伊勢崎:停戦が遅れれば、ブチャのような事態はもっと起きる。事件がどんな指揮命令系統の中で起きたのか、その検証は非常に難しく時間がかかります。ですから、証拠を保全するためにも停戦しなければならないのです。
木村:この戦争がなぜ起きたのか、改めて検証する必要があります。ロシアがいきなりウクライナに軍事侵攻したかのように思われていますが、それは実態と異なります。プーチン氏が最も恐れていたのは、NATOの東方拡大です。08年のNATO首脳会議で当時のブッシュ米大統領の強い後押しでウクライナとグルジア(現・ジョージア)を原則加盟させようとしたことが、レッドラインになった可能性が高い。

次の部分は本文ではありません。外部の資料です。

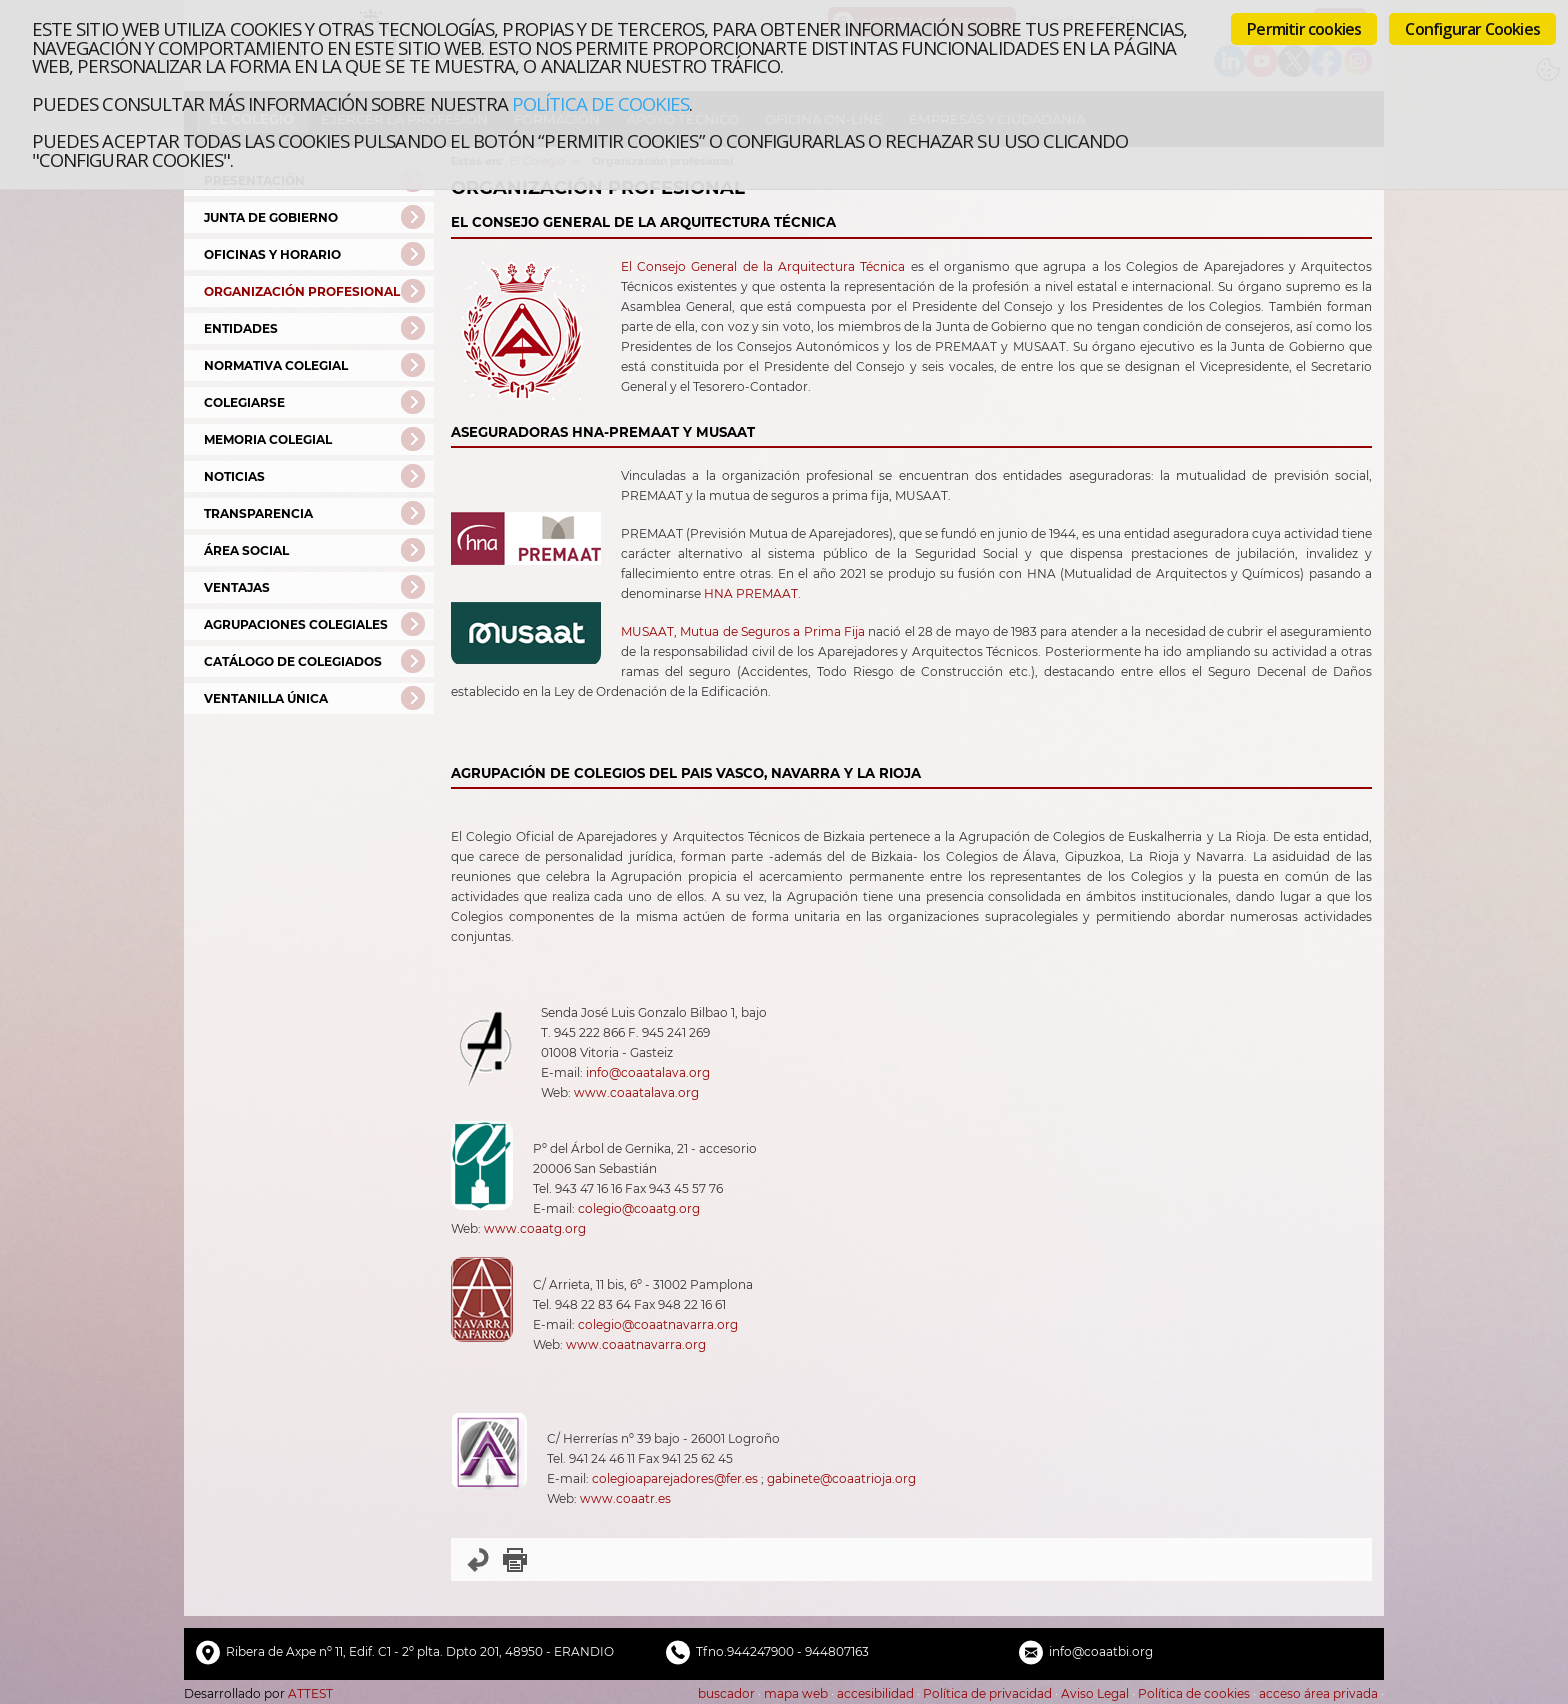  I want to click on Política de privacidad, so click(987, 1693).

東郷:13年秋から14年にかけて起きたユーロマイダン革命で親ロ派のヤヌコビッチ政権が崩壊します。ウクライナ憲法上、正当に選ばれた政権でした。ロシアは対抗措置として、ロシア系住民が多く住むクリミアを併合します。ヤヌコビッチ氏の追放に当時、副大統領だったバイデン氏が関与していたことは見落とせません。自由と民主主義を実現するためには、他国への武力介入も辞さない。米国は絶対善であるというネオコン思想の発露と言えるでしょう。

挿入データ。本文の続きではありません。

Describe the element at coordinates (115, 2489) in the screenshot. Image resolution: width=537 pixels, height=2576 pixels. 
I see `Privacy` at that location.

木村:そのとおりです。ドンバス2州(ドネツク州、ルハンスク州)のロシア系住民もウクライナ軍に攻撃され、多数の死者が出ました。この紛争を解決するため、15年に調印された和平合意(ミンスクII)では、ドンバスに特別な地位を与え、ロシア系住民の権利を守ることを約束しました。ところが、19年に大統領に就任したゼレンスキー氏がミンスクIIの履行を拒否します。ロシアはロシア系住民を保護することを大義として、集団的自衛権を行使したのです。